Bonsai like to be fed monthly with an all-purpose water-soluble fertilizer. Indoor Evergreen varieties like Junipers can be fed with a higher nitrogen fertilizer (like 30-10-10) once a month during the spring and summer to support new greener growth. Flowering types can be fed with a water-soluble flowering plant fertilizer once a month in spring and summer to promote flowers.

Repotting / Root Pruning:

Repotting is usually necessary every three to five years. At this time they may require a larger pot (one size up) or they can be root pruned and planted back into the same pot. Bonsai prefer sandy soil; cactus soil works well.
To prune roots, loosen roots gently and trim off a small portion. Return plant to original pot and plant in new soil. When roots are pruned, branches should also be pruned to compensate for lost roots.  

Pruning:

Pruning will help to keep your plant nicely shaped and looking full. Use a clean pair of scissors or snips to trim any branches that are in undesired locations or growing in the wrong direction. To keep the foliage thick, simply trim the tips regularly to encourage new sprouts.

-open/close- -open/close-How to Shape your Bonsai and Styles of Bonsai Shaping

Styles of Bonsai (Shaping):

Current styles of Bonsai are taking a more relaxed approach. 

There are five traditional styles:
Semi cascade - A curving trunk that does not touch the bottom of the pot. Good style for Junipers.
Cascade - Resembles a tree growing off an embankment, with the trunk curving below the bottom of pot.
Formal Upright – An easy style that features a straight trunk.
Informal Upright - The trunk bends and curves slightly to the side or front.
Slanting - The trunk has up to a 45º angle from the pot, with its low branches in the opposite direction.

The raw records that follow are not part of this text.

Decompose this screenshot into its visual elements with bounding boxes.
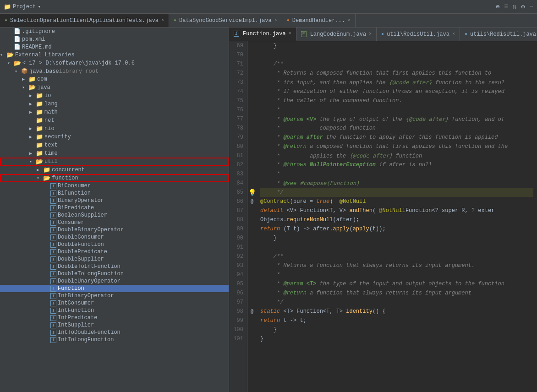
label-pom: pom.xml — [22, 36, 45, 43]
tab-demand[interactable]: ● DemandHandler... × — [282, 14, 356, 27]
tree-item-DoubleBinaryOperator[interactable]: IDoubleBinaryOperator — [0, 226, 229, 234]
editor-tab-function-close[interactable]: × — [289, 31, 291, 36]
tree-item-BooleanSupplier[interactable]: IBooleanSupplier — [0, 212, 229, 219]
tree-item-IntFunction[interactable]: IIntFunction — [0, 307, 229, 314]
tree-item-DoubleFunction[interactable]: IDoubleFunction — [0, 241, 229, 248]
add-icon[interactable]: ⊕ — [496, 3, 499, 11]
tree-item-text[interactable]: 📁text — [0, 141, 229, 149]
gutter: 💡@@ — [247, 41, 257, 392]
line-number-69: 69 — [233, 41, 243, 50]
tree-item-jdk17[interactable]: ▾📂< 17 > D:\software\java\jdk-17.0.6 — [0, 59, 229, 67]
gutter-cell-82 — [247, 160, 257, 169]
tree-item-DoubleToIntFunction[interactable]: IDoubleToIntFunction — [0, 263, 229, 270]
code-line-98: static <T> Function<T, T> identity() { — [260, 307, 533, 316]
folder-icon-jdk17: 📂 — [14, 60, 21, 67]
editor-tab-redisutil1-close[interactable]: × — [452, 32, 455, 37]
gutter-cell-69 — [247, 41, 257, 50]
interface-icon-DoubleToLongFunction: I — [50, 271, 56, 277]
editor-tab-function-label: Function.java — [243, 31, 286, 37]
code-line-92: /** — [260, 252, 533, 261]
editor-tab-redisutil1[interactable]: ● util\RedisUtil.java × — [377, 27, 460, 41]
tree-item-math[interactable]: ▶📁math — [0, 108, 229, 116]
line-number-87: 87 — [233, 206, 243, 215]
tree-item-DoublePredicate[interactable]: IDoublePredicate — [0, 248, 229, 256]
tree-item-security[interactable]: ▶📁security — [0, 133, 229, 141]
tree-item-IntConsumer[interactable]: IIntConsumer — [0, 299, 229, 307]
tab-datasync-close[interactable]: × — [274, 18, 277, 23]
editor-tab-langcode-close[interactable]: × — [369, 32, 372, 37]
arrow-com: ▶ — [22, 76, 28, 82]
arrow-java: ▾ — [22, 85, 28, 90]
tree-item-IntSupplier[interactable]: IIntSupplier — [0, 321, 229, 329]
arrow-time: ▶ — [29, 151, 36, 156]
editor-tab-langcode[interactable]: E LangCodeEnum.java × — [296, 27, 377, 41]
line-number-75: 75 — [233, 96, 243, 105]
gutter-cell-101 — [247, 334, 257, 343]
tree-item-function[interactable]: ▾📂function — [0, 174, 229, 182]
tree-item-IntToDoubleFunction[interactable]: IIntToDoubleFunction — [0, 329, 229, 336]
tree-item-DoubleSupplier[interactable]: IDoubleSupplier — [0, 256, 229, 263]
tree-item-BiPredicate[interactable]: IBiPredicate — [0, 204, 229, 212]
interface-icon-IntBinaryOperator: I — [50, 293, 56, 299]
tree-item-time[interactable]: ▶📁time — [0, 149, 229, 158]
tab-test-close[interactable]: × — [161, 18, 164, 23]
code-editor[interactable]: 6970717273747576777879808182838485868788… — [229, 41, 537, 392]
sort-icon[interactable]: ⇅ — [513, 3, 516, 11]
tab-demand-close[interactable]: × — [348, 18, 351, 23]
tree-item-io[interactable]: ▶📁io — [0, 92, 229, 100]
top-bar: 📁 Project ▾ ⊕ ≡ ⇅ ⚙ − — [0, 0, 537, 14]
code-content[interactable]: } /** * Returns a composed function that… — [257, 41, 537, 392]
tree-item-DoubleUnaryOperator[interactable]: IDoubleUnaryOperator — [0, 278, 229, 285]
tree-item-Function[interactable]: IFunction — [0, 285, 229, 292]
sidebar[interactable]: 📄.gitignore📄pom.xml📄README.md▾📂External … — [0, 27, 229, 392]
label-function: function — [52, 175, 78, 181]
tree-item-DoubleToLongFunction[interactable]: IDoubleToLongFunction — [0, 270, 229, 278]
tree-item-java[interactable]: ▾📂java — [0, 83, 229, 92]
top-bar-dropdown-icon[interactable]: ▾ — [38, 4, 41, 10]
tab-test[interactable]: ● SelectionOperationClientApplicationTes… — [0, 14, 169, 27]
tree-item-concurrent[interactable]: ▶📁concurrent — [0, 166, 229, 174]
tree-item-ext-libs[interactable]: ▾📂External Libraries — [0, 51, 229, 59]
tree-item-net[interactable]: 📁net — [0, 116, 229, 125]
tree-item-lang[interactable]: ▶📁lang — [0, 100, 229, 108]
minimize-icon[interactable]: − — [530, 3, 533, 11]
line-number-74: 74 — [233, 87, 243, 96]
tree-item-IntBinaryOperator[interactable]: IIntBinaryOperator — [0, 292, 229, 299]
editor-tab-function[interactable]: I Function.java × — [229, 27, 296, 41]
tree-item-javabase[interactable]: ▾📦java.base library root — [0, 67, 229, 75]
editor-tab-langcode-label: LangCodeEnum.java — [310, 31, 366, 38]
tree-item-nio[interactable]: ▶📁nio — [0, 125, 229, 133]
line-number-73: 73 — [233, 78, 243, 87]
gutter-cell-87 — [247, 206, 257, 215]
layout-icon[interactable]: ≡ — [504, 3, 508, 11]
arrow-function: ▾ — [37, 175, 43, 181]
tree-item-gitignore[interactable]: 📄.gitignore — [0, 27, 229, 35]
main-tab-bar: ● SelectionOperationClientApplicationTes… — [0, 14, 537, 27]
interface-icon-Consumer: I — [50, 220, 56, 226]
tree-item-readme[interactable]: 📄README.md — [0, 43, 229, 51]
label-ext-libs: External Libraries — [15, 52, 75, 58]
tree-item-com[interactable]: ▶📁com — [0, 75, 229, 83]
code-line-95: * @param <T> the type of the input and o… — [260, 279, 533, 289]
label-BinaryOperator: BinaryOperator — [58, 197, 104, 204]
tree-item-BiFunction[interactable]: IBiFunction — [0, 190, 229, 197]
tree-item-IntPredicate[interactable]: IIntPredicate — [0, 314, 229, 321]
settings-icon[interactable]: ⚙ — [521, 3, 525, 11]
tree-item-BinaryOperator[interactable]: IBinaryOperator — [0, 197, 229, 204]
tree-item-pom[interactable]: 📄pom.xml — [0, 35, 229, 43]
editor-tab-function-icon: I — [234, 31, 239, 37]
main-layout: 📄.gitignore📄pom.xml📄README.md▾📂External … — [0, 27, 537, 392]
tree-item-IntToLongFunction[interactable]: IIntToLongFunction — [0, 336, 229, 343]
interface-icon-DoubleConsumer: I — [50, 234, 56, 240]
editor-tab-redisutil1-label: util\RedisUtil.java — [387, 31, 449, 38]
tree-item-util[interactable]: ▾📂util — [0, 158, 229, 166]
gutter-cell-75 — [247, 96, 257, 105]
light-bulb-85[interactable]: 💡 — [248, 189, 256, 196]
editor-tab-redisutil2[interactable]: ● utils\RedisUtil.java × — [460, 27, 537, 41]
label-BiFunction: BiFunction — [58, 190, 91, 196]
tree-item-BiConsumer[interactable]: IBiConsumer — [0, 182, 229, 190]
tree-item-Consumer[interactable]: IConsumer — [0, 219, 229, 226]
line-number-83: 83 — [233, 169, 243, 179]
tab-datasync[interactable]: ● DataSyncGoodServiceImpl.java × — [169, 14, 282, 27]
tree-item-DoubleConsumer[interactable]: IDoubleConsumer — [0, 234, 229, 241]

Copper wire can be spiraled gently around trunk and main branches to train them to your desired shape. Gently bend wired branches regularly to attain the desired look, removing the wires once the training is finished; this may take a few years to achieve.

-open/close- -open/close-Success with Tillandsias (Air Plants) - Care & Tips


Care:

Light: Medium to bright indirect light.
Water: Mist or submerse in water 2 to 3 times per week.  
Fertilizer: Add an all-purpose water-soluble fertilizer to water once a month.